(Stored dataset items)

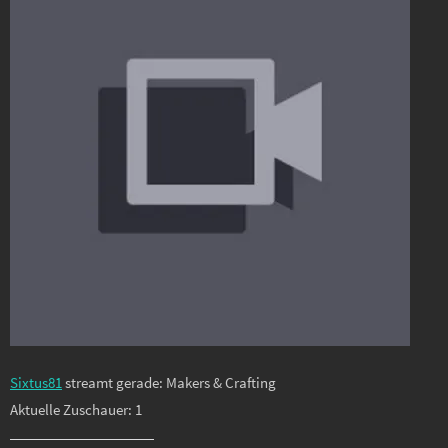
Sixtus81
streamt gerade: Makers & Crafting
Aktuelle Zuschauer: 1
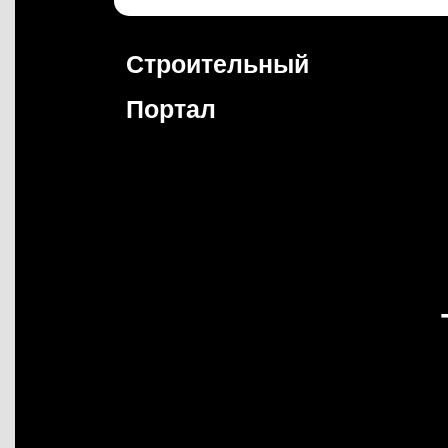
Перейти
к
содержимому
Строительный
Портал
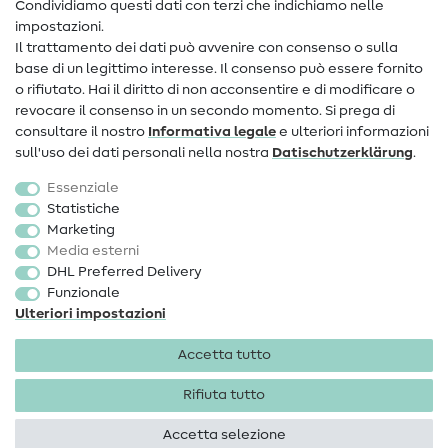
Condividiamo questi dati con terzi che indichiamo nelle
Informazioni sul nuovo proprietario
impostazioni.
Il trattamento dei dati può avvenire con consenso o sulla
FAQ
base di un legittimo interesse. Il consenso può essere fornito
Diritto di recesso
o rifiutato. Hai il diritto di non acconsentire e di modificare o
revocare il consenso in un secondo momento. Si prega di
Popolare
consultare il nostro
Informativa legale
e ulteriori informazioni
sull'uso dei dati personali nella nostra
Dati­schutz­erklärung
.
Tessuti
Essenziale
Accessori cucito
Statistiche
Marketing
Sale
Media esterni
DHL Preferred Delivery
Funzionale
Ulteriori impostazioni
Accetta tutto
Informazioni legali
Privacy
Condizioni generali
Diritto di recesso
Rifiuta tutto
Accetta selezione
Diritti d'autore 2026 SewIY GmbH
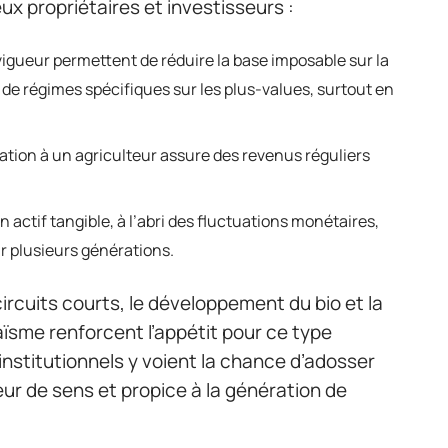
x propriétaires et investisseurs :
n vigueur permettent de réduire la base imposable sur la
r de régimes spécifiques sur les plus-values, surtout en
itation à un agriculteur assure des revenus réguliers
n actif tangible, à l’abri des fluctuations monétaires,
ur plusieurs générations.
circuits courts, le développement du bio et la
taïsme renforcent l’appétit pour ce type
institutionnels y voient la chance d’adosser
teur de sens et propice à la génération de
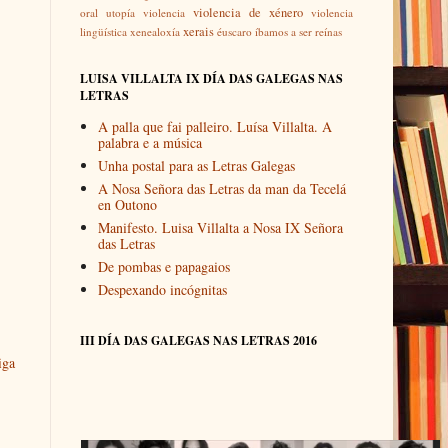
violencia de xénero
oral
utopía
violencia
violencia
xerais
lingüística
xenealoxía
éuscaro
íbamos a ser reínas
LUISA VILLALTA IX DÍA DAS GALEGAS NAS
LETRAS
A palla que fai palleiro. Luísa Villalta. A
palabra e a música
Unha postal para as Letras Galegas
A Nosa Señora das Letras da man da Tecelá
en Outono
Manifesto. Luisa Villalta a Nosa IX Señora
das Letras
De pombas e papagaios
Despexando incógnitas
III DÍA DAS GALEGAS NAS LETRAS 2016
iga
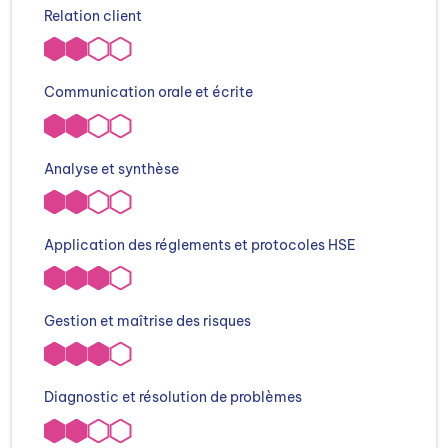
Relation client
Communication orale et écrite
Analyse et synthèse
Application des réglements et protocoles HSE
Gestion et maîtrise des risques
Diagnostic et résolution de problèmes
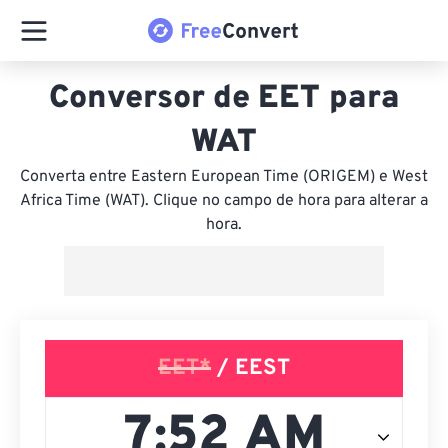
Conversor de EET para
WAT
Converta entre Eastern European Time (ORIGEM) e West
Africa Time (WAT). Clique no campo de hora para alterar a
hora.
EET*
/ EEST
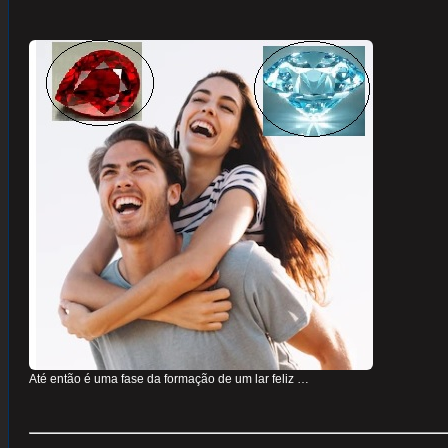
Até então é uma fase da formação de um lar feliz …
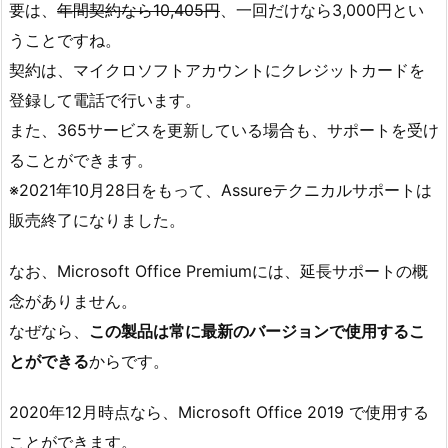
要は、
年間契約なら10,405円
、一回だけなら3,000円とい
うことですね。
契約は、マイクロソフトアカウントにクレジットカードを
登録して電話で行います。
また、365サービスを更新している場合も、サポートを受け
ることができます。
※2021年10月28日をもって、Assureテクニカルサポートは
販売終了になりました。
なお、Microsoft Office Premiumには、延長サポートの概
念がありません。
なぜなら、
この製品は常に最新のバージョンで使用するこ
とができる
からです。
2020年12月時点なら、Microsoft Office 2019 で使用する
ことができます。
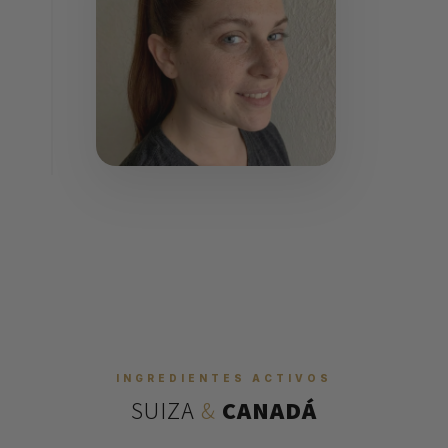
INGREDIENTES ACTIVOS
SUIZA
&
CANADÁ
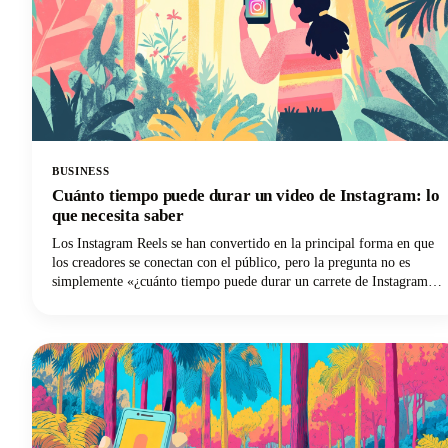
BUSINESS
Cuánto tiempo puede durar un video de Instagram: lo
que necesita saber
Los Instagram Reels se han convertido en la principal forma en que
los creadores se conectan con el público, pero la pregunta no es
simplemente «¿cuánto tiempo puede durar un carrete de Instagram?»
Se trata de encontrar el punto óptimo entre lo que permite la
plataforma y lo que realmente funciona bien. Vamos a ahondar en
todo lo que necesitas saber sobre la duración de los Instagram Reels
en 2025, desde los límites técnicos hasta las decisiones estratégicas
que harán que tu contenido destaque.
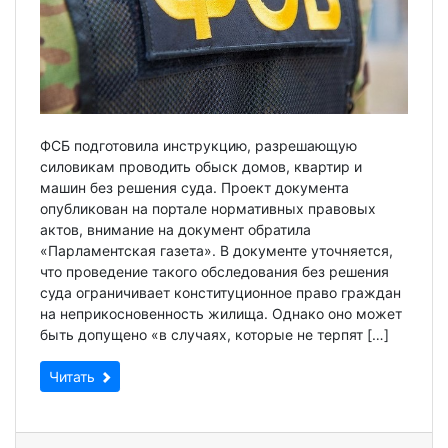
ФСБ подготовила инструкцию, разрешающую
силовикам проводить обыск домов, квартир и
машин без решения суда. Проект документа
опубликован на портале нормативных правовых
актов, внимание на документ обратила
«Парламентская газета». В документе уточняется,
что проведение такого обследования без решения
суда ограничивает конституционное право граждан
на неприкосновенность жилища. Однако оно может
быть допущено «в случаях, которые не терпят […]
Читать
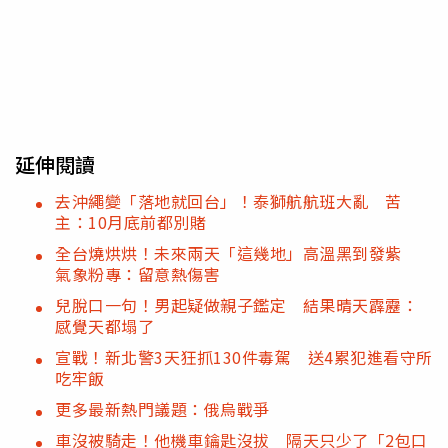
延伸閱讀
去沖繩變「落地就回台」！泰獅航航班大亂 苦
主：10月底前都別賭
全台燒烘烘！未來兩天「這幾地」高溫黑到發紫
氣象粉專：留意熱傷害
兒脫口一句！男起疑做親子鑑定 結果晴天霹靂：
感覺天都塌了
宣戰！新北警3天狂抓130件毒駕 送4累犯進看守所
吃牢飯
更多最新熱門議題：俄烏戰爭
車沒被騎走！他機車鑰匙沒拔 隔天只少了「2包口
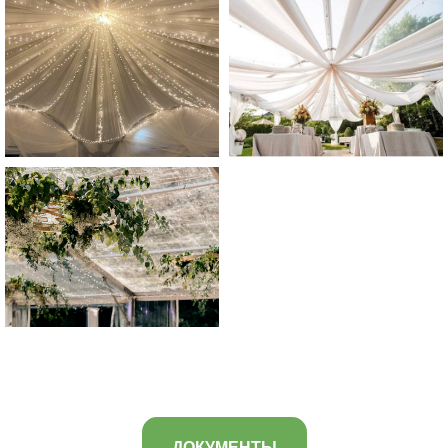
ДОКУМЕНТЫ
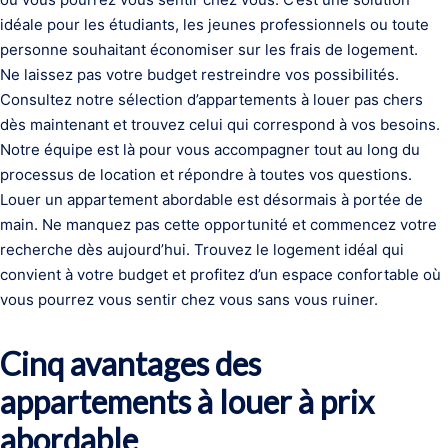
idéale pour les étudiants, les jeunes professionnels ou toute
personne souhaitant économiser sur les frais de logement.
Ne laissez pas votre budget restreindre vos possibilités.
Consultez notre sélection d’appartements à louer pas chers
dès maintenant et trouvez celui qui correspond à vos besoins.
Notre équipe est là pour vous accompagner tout au long du
processus de location et répondre à toutes vos questions.
Louer un appartement abordable est désormais à portée de
main. Ne manquez pas cette opportunité et commencez votre
recherche dès aujourd’hui. Trouvez le logement idéal qui
convient à votre budget et profitez d’un espace confortable où
vous pourrez vous sentir chez vous sans vous ruiner.
Cinq avantages des
appartements à louer à prix
abordable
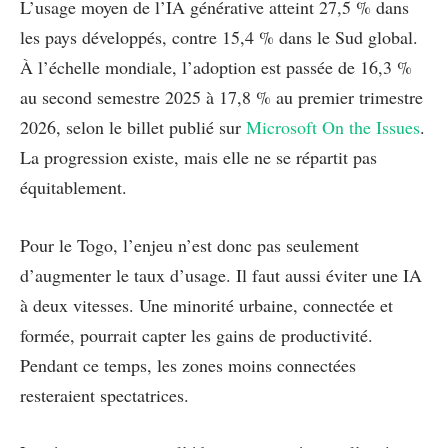
L’usage moyen de l’IA générative atteint 27,5 % dans
les pays développés, contre 15,4 % dans le Sud global.
À l’échelle mondiale, l’adoption est passée de 16,3 %
au second semestre 2025 à 17,8 % au premier trimestre
2026, selon le billet publié sur
Microsoft On the Issues
.
La progression existe, mais elle ne se répartit pas
équitablement.
Pour le Togo, l’enjeu n’est donc pas seulement
d’augmenter le taux d’usage. Il faut aussi éviter une IA
à deux vitesses. Une minorité urbaine, connectée et
formée, pourrait capter les gains de productivité.
Pendant ce temps, les zones moins connectées
resteraient spectatrices.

#### What you are asked to do
All lines above containing the string "appartements" are to be collected.

#### Exercise answer
Consultez notre sélection d’appartements à louer pas chers
appartements à louer à prix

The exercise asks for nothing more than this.